CARIM 2, VITALI E GNASSI IN TRIO CON MAGGIOLI MOLLANO PASQUINELLI: RIPROPONE ANTICHE LOGICHE
“Chiediamo un chiarimento rispetto all’eventuale scostamento dagli obiettivi originari di ‘fondazione su nuove basi’ della Carim, nonché sulle intenzioni che ha la banca nel sostenere quanti e quali programmi a favore dell’area riminese”. Il presidente della Provincia, Stefano Vitali, il sindaco di Rimini, Andrea Gnassi, e il presidente della Camera di commercio, Manlio Maggioli, entrano a voce unisona nelle polemiche sul nuovo cda della Carim ‘scommissariata’. Il 27 settembre l’assemblea straordinaria dei soci Carim arriverà a votare tra le polemiche: quelle attorno a una ‘grande’ esclusa (la figlia dell’ex presidente Alfredo Aureli) e un incluso scomodo (Matteo Guaitoli, si dice, amico del vescovo).
“Senza volere aprire il capitolo delle responsabilità e della guerra intestina che ha condotto la Carim a un passo dal fallimento, ottemperando al nostro ruolo pubblico ci siamo giustamente fidati nella fase del ‘salvataggio’ delle costanti rassicurazioni del Presidente Pasquinelli.
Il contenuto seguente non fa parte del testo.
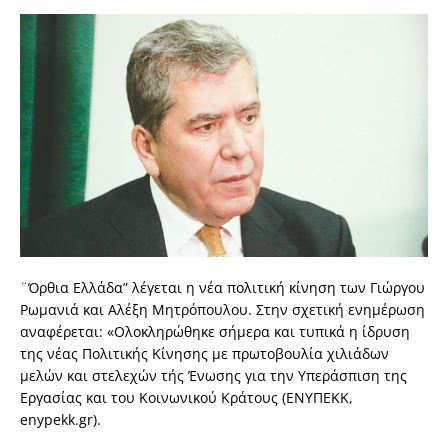
¨Όρθια Ελλάδα” λέγεται η νέα πολιτική κίνηση των Γιώργου
Ρωμανιά και Αλέξη Μητρόπουλου. Στην σχετική ενημέρωση
αναφέρεται: «Ολοκληρώθηκε σήμερα και τυπικά η ίδρυση
της νέας Πολιτικής Κίνησης με πρωτοβουλία χιλιάδων
μελών και στελεχών τής Ένωσης για την Υπεράσπιση της
Εργασίας και του Κοινωνικού Κράτους (ΕΝΥΠΕΚΚ,
enypekk.gr).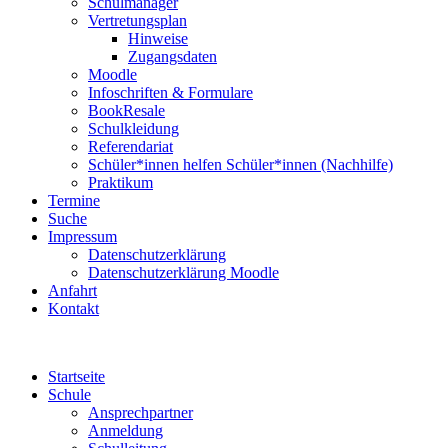
Schulmanager
Vertretungsplan
Hinweise
Zugangsdaten
Moodle
Infoschriften & Formulare
BookResale
Schulkleidung
Referendariat
Schüler*innen helfen Schüler*innen (Nachhilfe)
Praktikum
Termine
Suche
Impressum
Datenschutzerklärung
Datenschutzerklärung Moodle
Anfahrt
Kontakt
Startseite
Schule
Ansprechpartner
Anmeldung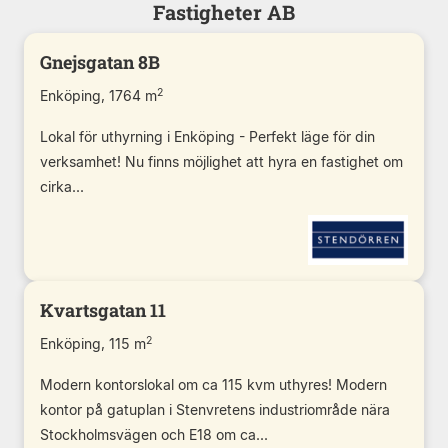
Fastigheter AB
Gnejsgatan 8B
2
Enköping, 1764 m
Lokal för uthyrning i Enköping - Perfekt läge för din
verksamhet! Nu finns möjlighet att hyra en fastighet om
cirka...
Kvartsgatan 11
2
Enköping, 115 m
Modern kontorslokal om ca 115 kvm uthyres! Modern
kontor på gatuplan i Stenvretens industriområde nära
Stockholmsvägen och E18 om ca...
Camera di Commercio, Provincia e Comune di Rimini hanno creduto e condiviso nella necessità di aprire una fase nuova nel rapporto tra istituto bancario e territorio, ricostruendo un clima di fiducia (anche con i commissari) basato finalmente su trasparenza e rigore dell’azione, premialità al merito e alla competenza piuttosto che all’appartenenza o alla cooptazione particolare, coinvolgimento vero delle Istituzioni, dei piccoli soci e in generale della comunità nelle scelte di un istituto di credito che ha un peso indiscusso sulle dinamiche lavorative e imprenditoriali del territorio. Per questo è stata sostenuta in ogni sua fase ed elogiata l’operazione di ricerca dei capitali, anche nonostante gli esiti distanti da quanto preventivato”.
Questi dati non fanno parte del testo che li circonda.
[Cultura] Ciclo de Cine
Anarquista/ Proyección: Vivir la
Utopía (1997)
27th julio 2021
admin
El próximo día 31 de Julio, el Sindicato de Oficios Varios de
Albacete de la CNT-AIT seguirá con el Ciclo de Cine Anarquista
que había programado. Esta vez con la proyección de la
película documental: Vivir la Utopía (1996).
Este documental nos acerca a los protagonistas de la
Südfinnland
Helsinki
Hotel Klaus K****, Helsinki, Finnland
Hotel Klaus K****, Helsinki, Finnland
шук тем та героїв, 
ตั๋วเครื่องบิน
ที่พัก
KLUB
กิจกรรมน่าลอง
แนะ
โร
Adesso però i tre hanno cambiato idea. “Quanto accaduto nelle ultime settimane, segna però un’inversione di rotta rispetto a tale percorso lealmente sostenuto e condiviso. Come Enti soci siamo stati costretti a prendere atto senza alcun coinvolgimento e a giochi pressoché fatti delle decisioni prese dal cda della Fondazione Carim. Ciò rischia di mandare in mille pezzi un clima sin qui positivo, fondato essenzialmente sul duplice impegno della trasparenza e della elisione di quell’equilibrio armato e paralizzante che poi si è rivelato la concausa dei gravissimi problemi della banca. Il tutto aggravato da un elemento nuovo e indiscutibile: se a detta di tutti il salvataggio lo si è dovuto anche (soprattutto?) allo sforzo dei piccoli azionisti, degli imprenditori, delle categorie economiche, come si concilia ciò con la riproposizione delle antiche e esclusive logiche? La banca è ‘cosa di tutti’ fino al momento della ricapitalizzazione ma torna ‘cosa di pochi’ un secondo dopo?”.